Stored data entries:
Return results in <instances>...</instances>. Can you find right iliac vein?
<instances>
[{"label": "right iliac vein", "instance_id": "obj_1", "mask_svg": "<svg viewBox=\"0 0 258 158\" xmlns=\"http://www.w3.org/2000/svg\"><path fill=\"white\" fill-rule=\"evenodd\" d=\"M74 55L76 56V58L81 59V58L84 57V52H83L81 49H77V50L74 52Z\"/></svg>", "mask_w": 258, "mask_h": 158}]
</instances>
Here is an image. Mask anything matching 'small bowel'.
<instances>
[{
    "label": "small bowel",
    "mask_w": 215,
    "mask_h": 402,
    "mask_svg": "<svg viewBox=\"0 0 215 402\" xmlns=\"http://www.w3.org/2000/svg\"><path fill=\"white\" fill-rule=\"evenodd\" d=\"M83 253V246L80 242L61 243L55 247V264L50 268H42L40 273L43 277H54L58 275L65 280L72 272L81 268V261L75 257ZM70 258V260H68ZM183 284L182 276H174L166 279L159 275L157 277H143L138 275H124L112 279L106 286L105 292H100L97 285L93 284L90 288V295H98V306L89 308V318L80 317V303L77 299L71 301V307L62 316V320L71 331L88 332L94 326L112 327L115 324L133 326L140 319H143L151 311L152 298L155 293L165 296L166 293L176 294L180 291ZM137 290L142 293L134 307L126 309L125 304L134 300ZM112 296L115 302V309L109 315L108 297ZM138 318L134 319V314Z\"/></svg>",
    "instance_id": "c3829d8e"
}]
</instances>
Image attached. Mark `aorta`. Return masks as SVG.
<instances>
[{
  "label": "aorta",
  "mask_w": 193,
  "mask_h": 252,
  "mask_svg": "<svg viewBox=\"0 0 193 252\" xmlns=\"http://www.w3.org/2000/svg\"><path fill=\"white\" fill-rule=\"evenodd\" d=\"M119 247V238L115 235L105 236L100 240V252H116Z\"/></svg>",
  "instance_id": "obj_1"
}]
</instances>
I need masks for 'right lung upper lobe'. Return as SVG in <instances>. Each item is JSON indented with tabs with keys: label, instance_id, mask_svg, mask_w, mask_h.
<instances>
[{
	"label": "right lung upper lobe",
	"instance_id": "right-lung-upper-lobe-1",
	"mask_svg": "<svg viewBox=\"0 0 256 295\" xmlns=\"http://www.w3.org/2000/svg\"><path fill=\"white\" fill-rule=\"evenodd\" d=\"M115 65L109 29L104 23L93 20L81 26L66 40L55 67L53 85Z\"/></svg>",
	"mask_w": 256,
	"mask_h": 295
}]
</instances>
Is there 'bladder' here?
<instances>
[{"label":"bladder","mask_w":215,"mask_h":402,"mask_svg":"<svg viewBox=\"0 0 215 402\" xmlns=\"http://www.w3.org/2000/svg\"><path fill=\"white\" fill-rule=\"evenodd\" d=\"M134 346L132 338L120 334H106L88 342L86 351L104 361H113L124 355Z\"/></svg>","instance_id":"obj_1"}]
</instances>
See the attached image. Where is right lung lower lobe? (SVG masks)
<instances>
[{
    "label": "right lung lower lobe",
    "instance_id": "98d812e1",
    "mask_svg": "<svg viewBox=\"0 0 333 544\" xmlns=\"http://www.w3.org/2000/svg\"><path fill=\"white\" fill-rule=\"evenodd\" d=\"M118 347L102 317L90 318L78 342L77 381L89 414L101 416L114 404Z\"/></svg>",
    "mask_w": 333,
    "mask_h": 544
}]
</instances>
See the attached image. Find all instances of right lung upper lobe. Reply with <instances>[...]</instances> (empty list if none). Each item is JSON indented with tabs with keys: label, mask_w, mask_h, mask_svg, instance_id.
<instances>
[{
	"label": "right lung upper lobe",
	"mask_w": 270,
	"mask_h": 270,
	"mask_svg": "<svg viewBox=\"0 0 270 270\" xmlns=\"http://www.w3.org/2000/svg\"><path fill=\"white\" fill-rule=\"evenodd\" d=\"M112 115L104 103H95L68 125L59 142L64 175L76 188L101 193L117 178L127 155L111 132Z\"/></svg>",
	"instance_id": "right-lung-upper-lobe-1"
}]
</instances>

Instructions for the task:
Transcribe the records in full, word for word.

Task result:
Return results in <instances>...</instances>. Can you find right iliac vein?
<instances>
[{"label": "right iliac vein", "instance_id": "obj_1", "mask_svg": "<svg viewBox=\"0 0 258 158\" xmlns=\"http://www.w3.org/2000/svg\"><path fill=\"white\" fill-rule=\"evenodd\" d=\"M74 55L76 56V58L81 59V58L84 57V52H83L81 49H77V50L74 52Z\"/></svg>", "mask_w": 258, "mask_h": 158}]
</instances>
Here is an image. Mask anything matching 'small bowel'.
<instances>
[{
    "label": "small bowel",
    "mask_w": 215,
    "mask_h": 402,
    "mask_svg": "<svg viewBox=\"0 0 215 402\" xmlns=\"http://www.w3.org/2000/svg\"><path fill=\"white\" fill-rule=\"evenodd\" d=\"M83 253V246L80 242L61 243L55 247V264L50 268H42L40 273L43 277H54L58 275L65 280L72 272L81 268V261L75 257ZM70 258V260H68ZM183 284L182 276H174L166 279L159 275L157 277H143L138 275H124L112 279L106 286L105 292H100L97 285L93 284L90 288V295H98V306L89 308V318L80 317V303L77 299L71 301V307L62 316V320L71 331L88 332L94 326L112 327L115 324L133 326L140 319H143L151 311L152 298L155 293L165 296L166 293L176 294L180 291ZM137 290L142 293L134 307L126 309L125 304L134 300ZM112 296L115 302V309L109 315L108 297ZM138 318L134 319V314Z\"/></svg>",
    "instance_id": "c3829d8e"
}]
</instances>
Image attached. Mark `aorta`. Return masks as SVG.
<instances>
[{
  "label": "aorta",
  "mask_w": 193,
  "mask_h": 252,
  "mask_svg": "<svg viewBox=\"0 0 193 252\" xmlns=\"http://www.w3.org/2000/svg\"><path fill=\"white\" fill-rule=\"evenodd\" d=\"M119 247V238L115 235L105 236L100 240V252H116Z\"/></svg>",
  "instance_id": "obj_1"
}]
</instances>
I need masks for 'right lung upper lobe'. Return as SVG in <instances>. Each item is JSON indented with tabs with keys: label, instance_id, mask_svg, mask_w, mask_h.
<instances>
[{
	"label": "right lung upper lobe",
	"instance_id": "right-lung-upper-lobe-1",
	"mask_svg": "<svg viewBox=\"0 0 256 295\" xmlns=\"http://www.w3.org/2000/svg\"><path fill=\"white\" fill-rule=\"evenodd\" d=\"M115 65L109 29L104 23L93 20L81 26L66 40L55 67L53 85Z\"/></svg>",
	"mask_w": 256,
	"mask_h": 295
}]
</instances>
Is there 'bladder' here?
<instances>
[{"label":"bladder","mask_w":215,"mask_h":402,"mask_svg":"<svg viewBox=\"0 0 215 402\" xmlns=\"http://www.w3.org/2000/svg\"><path fill=\"white\" fill-rule=\"evenodd\" d=\"M134 346L132 338L120 334H106L88 342L86 351L104 361H113L124 355Z\"/></svg>","instance_id":"obj_1"}]
</instances>
See the attached image. Where is right lung lower lobe? (SVG masks)
<instances>
[{
    "label": "right lung lower lobe",
    "instance_id": "98d812e1",
    "mask_svg": "<svg viewBox=\"0 0 333 544\" xmlns=\"http://www.w3.org/2000/svg\"><path fill=\"white\" fill-rule=\"evenodd\" d=\"M118 347L102 317L90 318L78 342L77 381L89 414L101 416L114 404Z\"/></svg>",
    "mask_w": 333,
    "mask_h": 544
}]
</instances>
See the attached image. Find all instances of right lung upper lobe. Reply with <instances>[...]</instances> (empty list if none). Each item is JSON indented with tabs with keys: label, mask_w, mask_h, mask_svg, instance_id.
<instances>
[{
	"label": "right lung upper lobe",
	"mask_w": 270,
	"mask_h": 270,
	"mask_svg": "<svg viewBox=\"0 0 270 270\" xmlns=\"http://www.w3.org/2000/svg\"><path fill=\"white\" fill-rule=\"evenodd\" d=\"M112 115L104 103H95L68 125L59 142L64 175L76 188L101 193L117 178L127 155L111 132Z\"/></svg>",
	"instance_id": "right-lung-upper-lobe-1"
}]
</instances>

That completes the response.